Some regular readers may have noticed I've been too busy to post. Here is a recent reader question, followed by my answer....
Anonymous said...
Hey Laurence,
We miss your sharp analysis of the Markets...Where are you? Don't give up just yet...Please. It ain't pretty going forward it seems....!!!
24 October, 2010 8:49:00 AM CDT
No problem! I've been setting up a new home-office, and have had no free time since July. Short take on the gold market: I expect some consolidation here, but given seasonal, technical and macroeconomic factors, gold can still move higher. (QE II is only a symptom of the problem - which in short is a vicious cycle of capital misallocation and unsustainable debt - and is of little importance in itself. The bills are never going to be paid in "real" money!) As for gold stocks, they have already broken out to new highs and are testing their new levels right now. Only one toe is in the water here, so to speak. There is certainly no mania - and we are the better part of a decade away from any "bubble" in precious metals. Timing is always a mystery to me, so I don't know how long any retrenchment will last.
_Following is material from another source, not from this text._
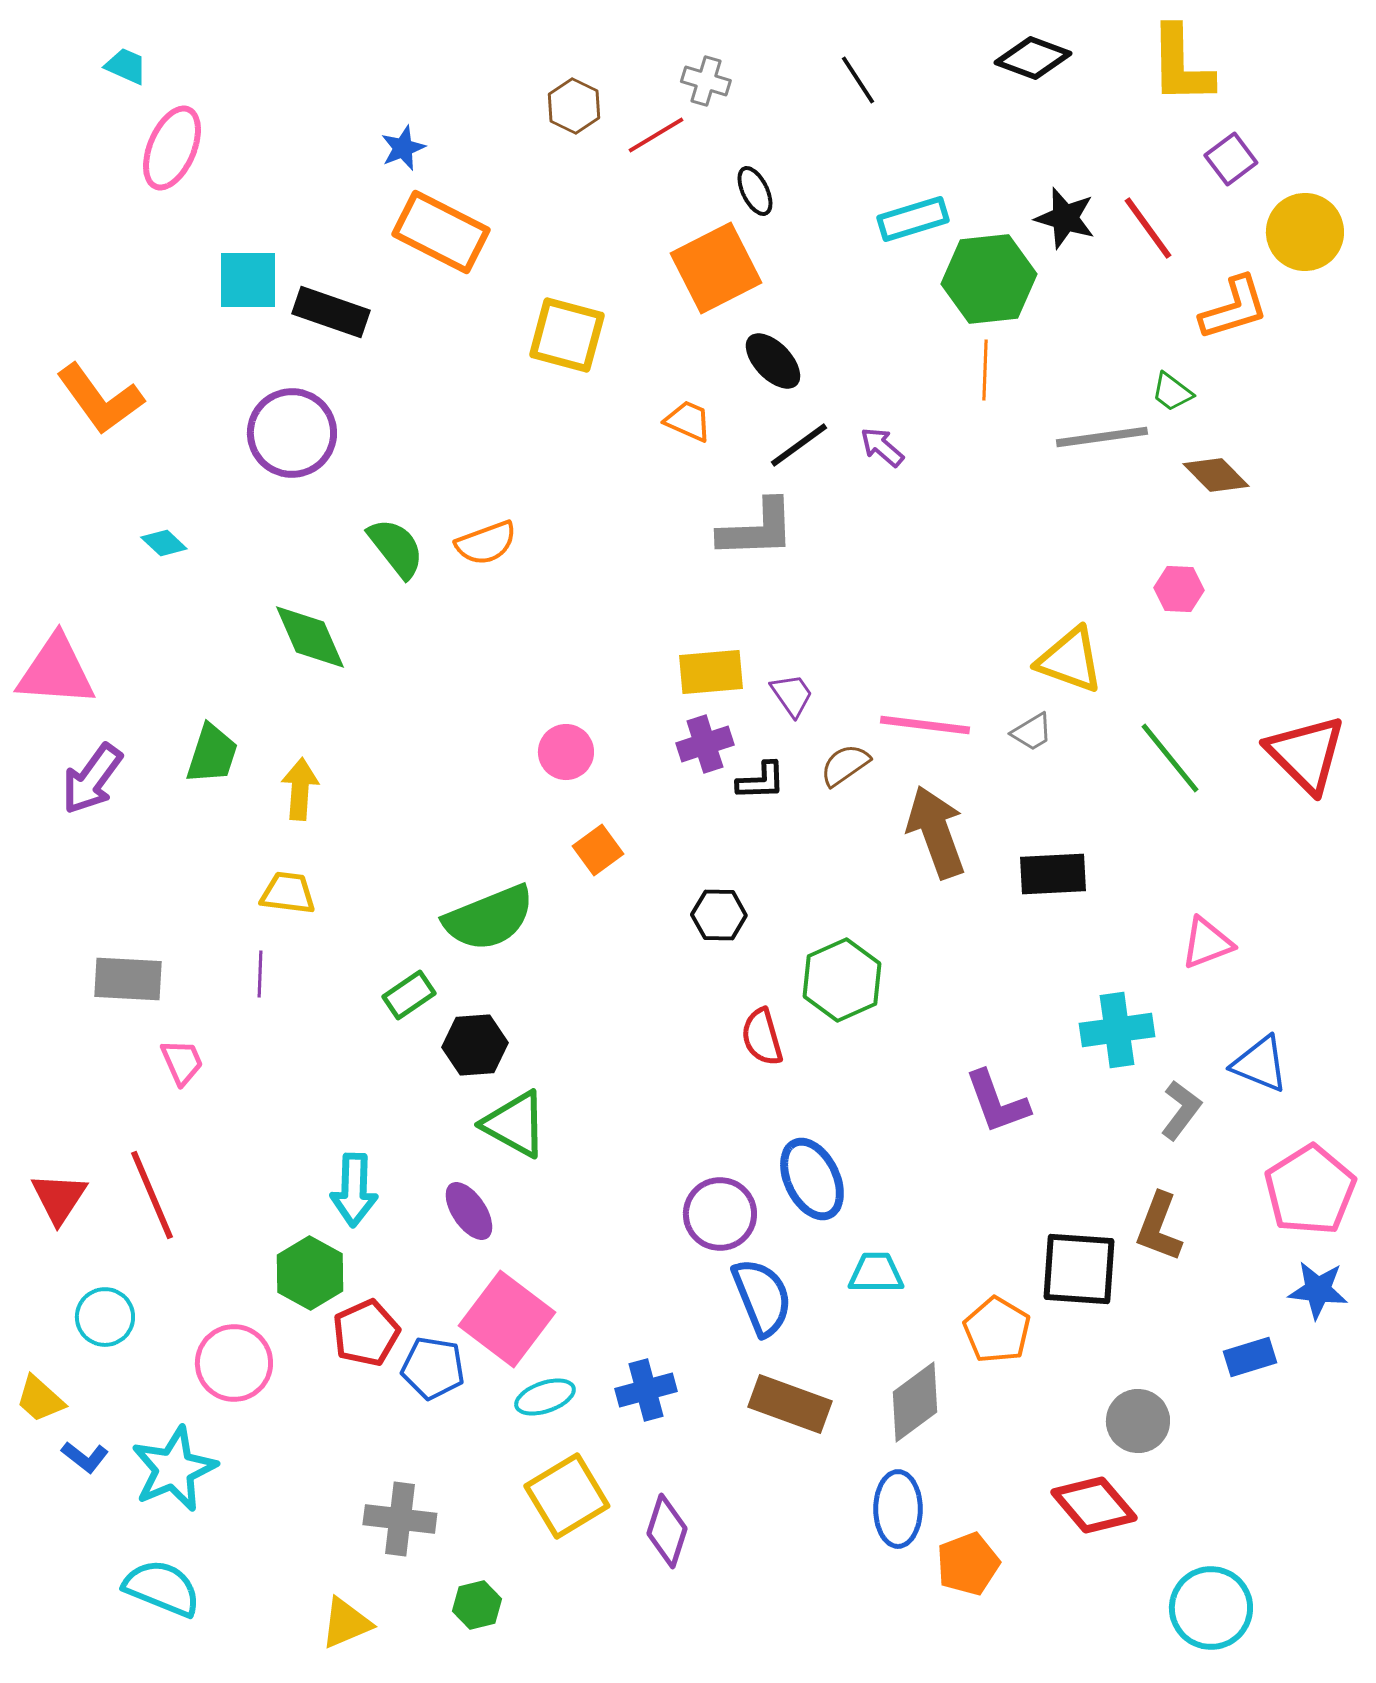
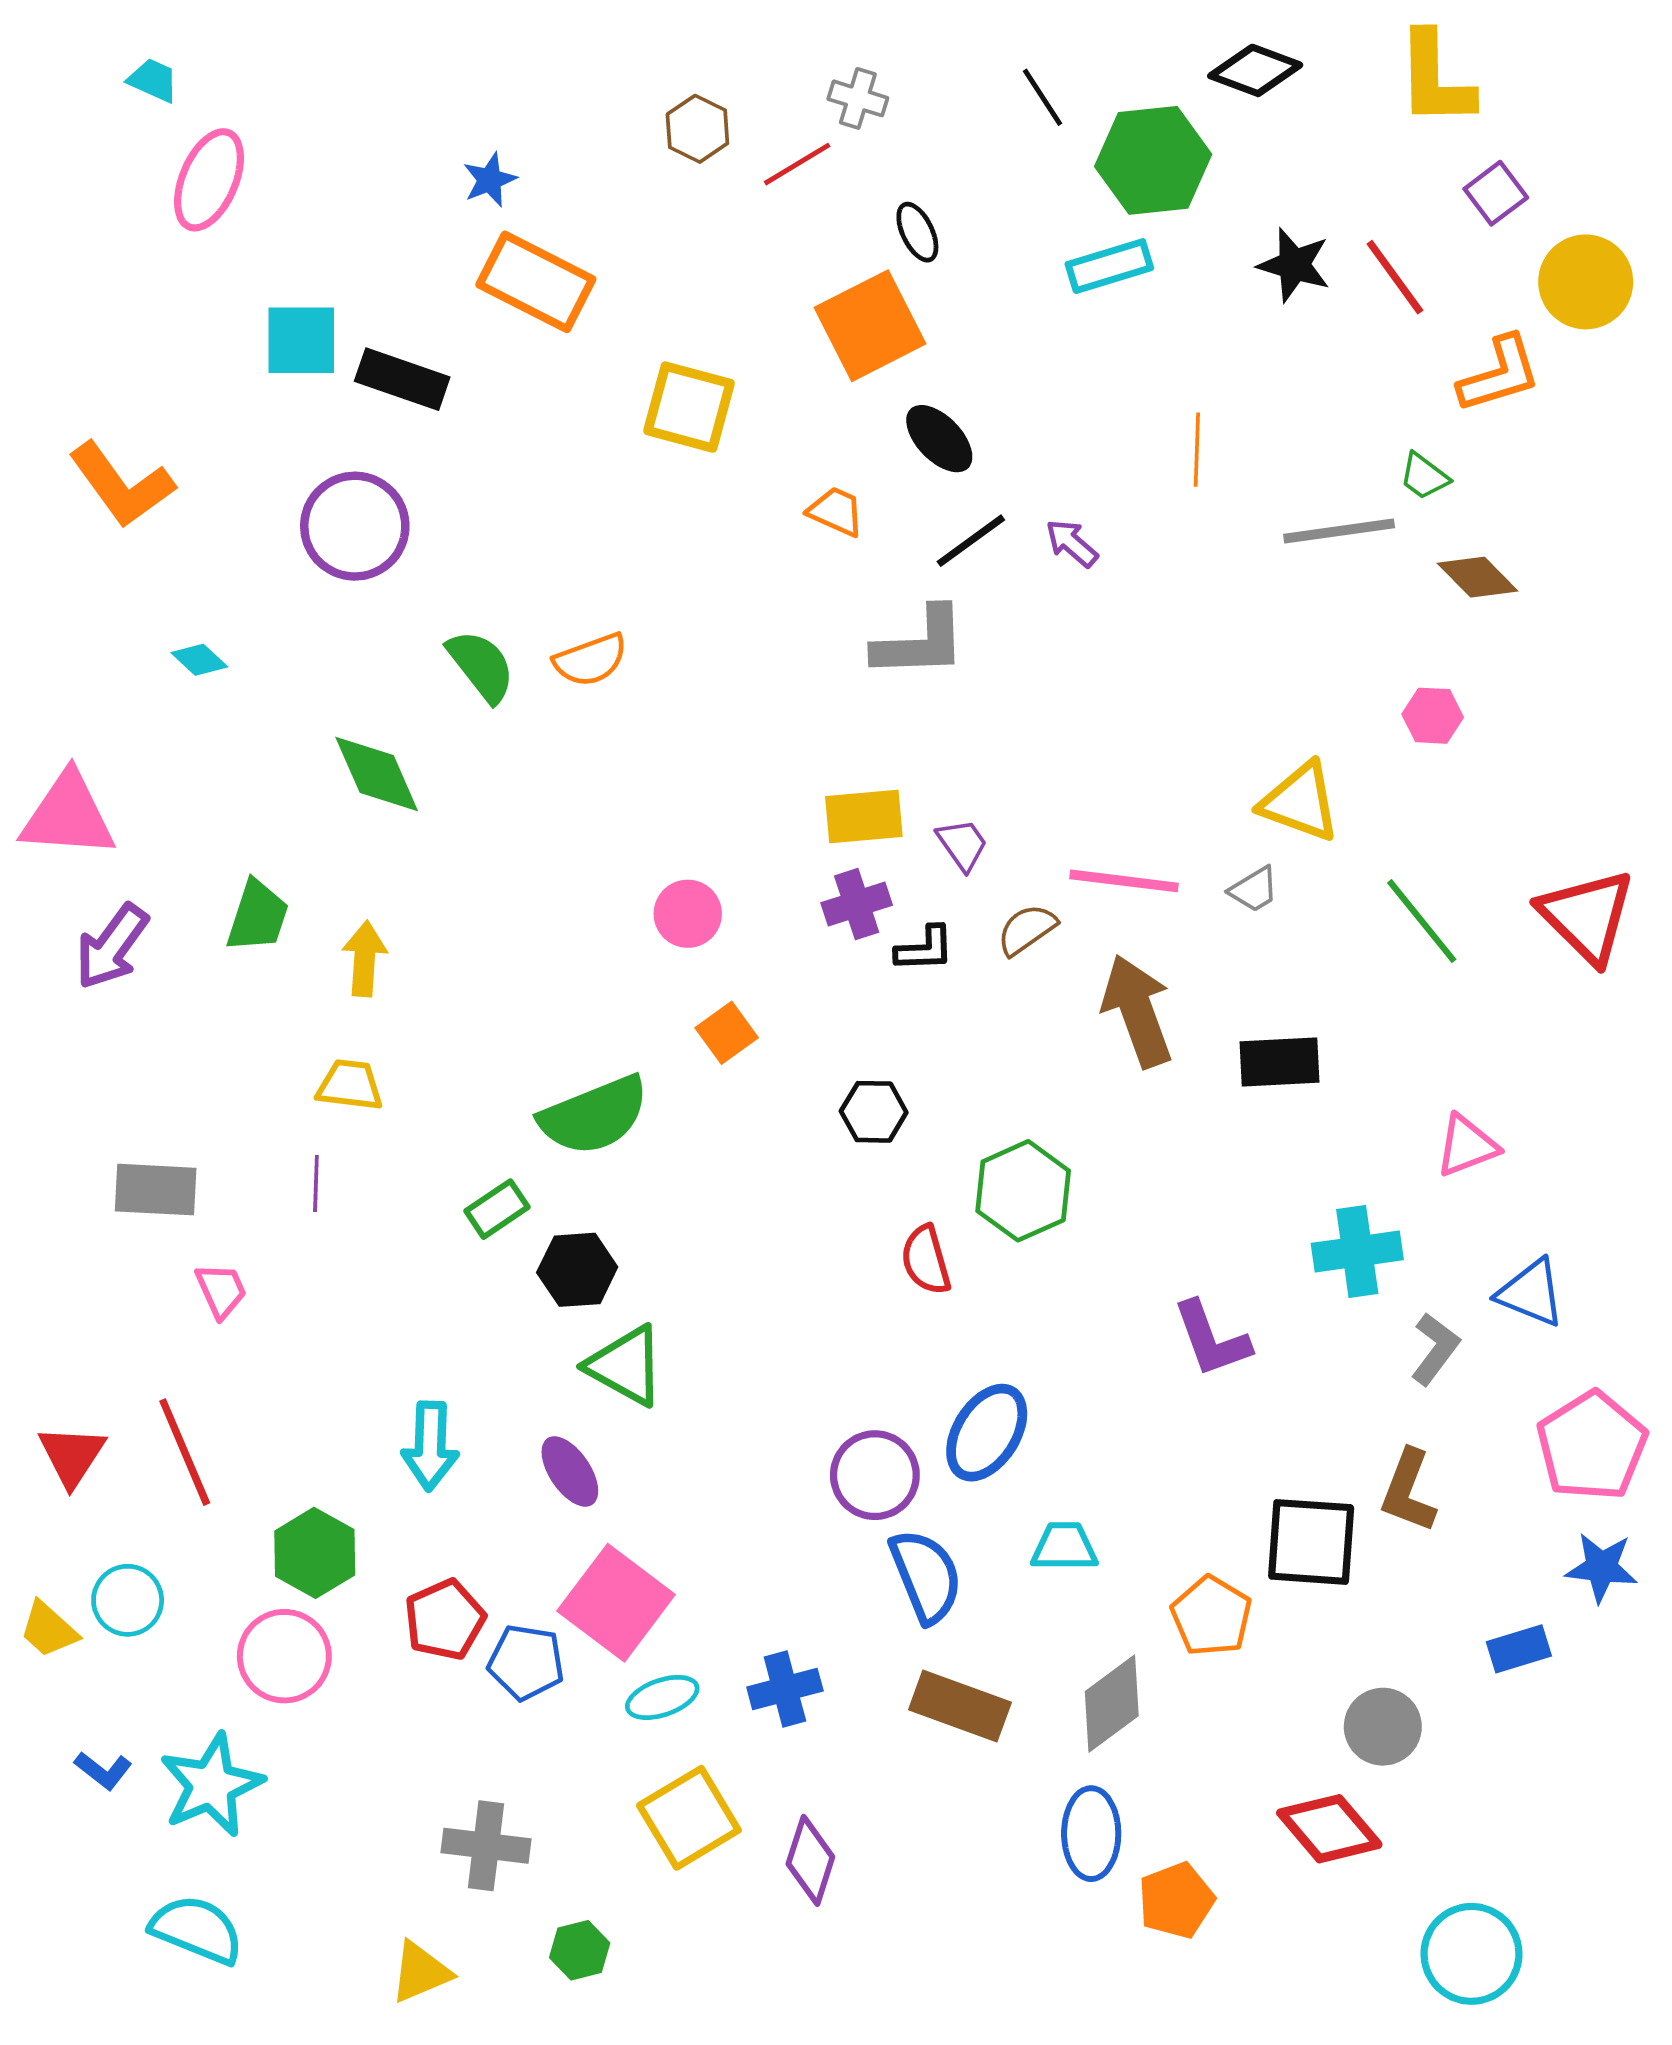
green hexagon: (989, 279) -> (1153, 160), moved
blue ellipse: (812, 1179) -> (987, 1433), turned 58
green hexagon: (310, 1273) -> (315, 1553), moved
yellow trapezoid: (40, 1399) -> (49, 1629), moved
I've taken out perhaps 10-15% in cash, but am otherwise still invested in gold and silver shares (with a bit in general mining, specifically BHP Billiton, about which I have posted in the past. Our largest positions are in ATAC Resources (due to its explosive appreciation), Goldcorp and Franco Nevada (I sold Silver Wheaton too soon, giving away my firmer confidence in gold). I am presently looking at Gold Resource, Andean American Gold and Minera Andes Warrants. I think that about sums it up.